Featuring more than a hundred entries spanning every continent and thousands of years, Heart of a Stranger is a varied, compelling, and expansive view of the universal experience of exile.
This anthology includes recognized accounts of exile from Emma Goldman, Madame de Stael, and Dante, but its greatest strength is its focus on unexpected voices and lesser known corners of history. Editor André Naffis-Sahely excludes Pablo Neruda as well as the Paris expatriates of the 1920s, for instance, to make room for writers like the Assyrian-Iraqi poet Sargon Boulas, Egyptian poet Iman Mersal, Navajo poet Luci Tapahonso, and the anonymous union member who recounted the expulsion of striking workers from a Phelps Dodge copper mine in Arizona in 1917.

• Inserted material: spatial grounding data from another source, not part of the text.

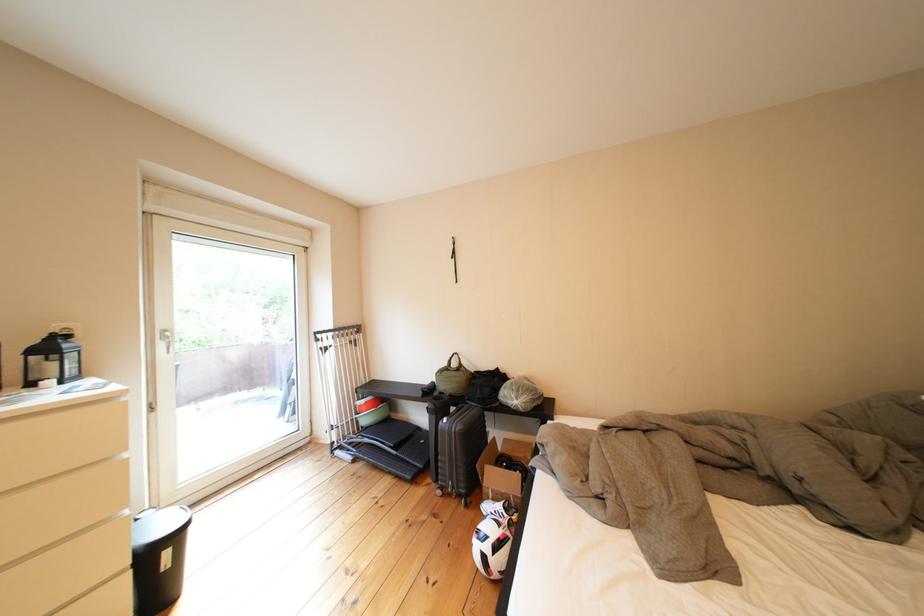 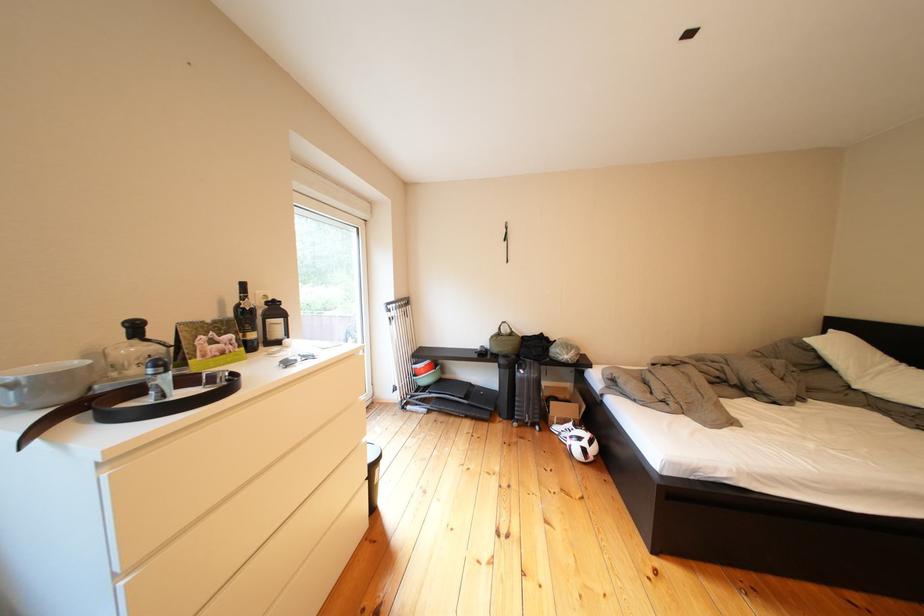 The point at (464, 366) is marked in the first image. Where is the corresponding point in the second image?

(514, 334) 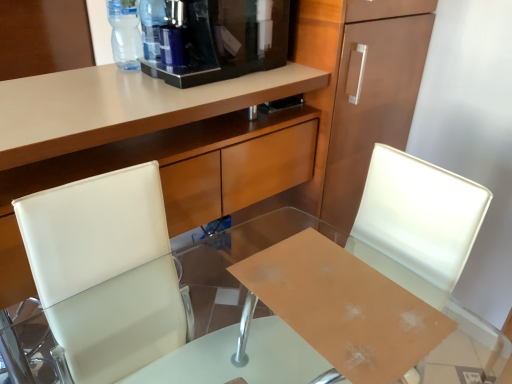 Locate an element on the screen. The width and height of the screenshot is (512, 384). free space above matte wood cabinet at upper center (from a real-world perspective) is located at coordinates (139, 90). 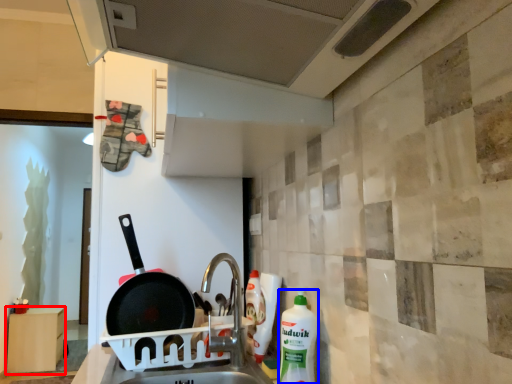 Question: Among these objects, which one is nearest to the camera, furniture (highlighted by a red box) or cleaning product (highlighted by a blue box)?

Choices:
 (A) furniture
 (B) cleaning product

Answer: (B)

Senses of calamity, dislocation, and rootlessness arise, as in a powerful passage from the Chinese Uyghur poet Ahmatjan Osman:
I listen to the cries of suffering there
far away, waking inside me a nostalgic distance
like the caws of crows
on bare branches in a cemetery.
There are also exhilarating accounts of reconciliation and self-chosen exile, as with Robert Service’s ode to “The Spell of the Yukon” and the lure of “the beauty that thrills me with wonder.”
The juxtaposition of such diverse experiences and points of view brings a fresh, often startling, perspective to a topic that is at once familiar and foreign. Portraying “as vast an array of exilic situations as possible,” including ethnic, religious, sexual, and political exile, the book includes helpful historical and thematic context to open each section. The result is a complex, layered exploration of revolutionaries, rebels, outcasts, and the oppressed.
With world events bringing attention to questions of immigration, expulsion, homeland, and identity, The Heart of a Stranger is an essential and thought-provoking collection that contributes varied perspectives to a vital conversation.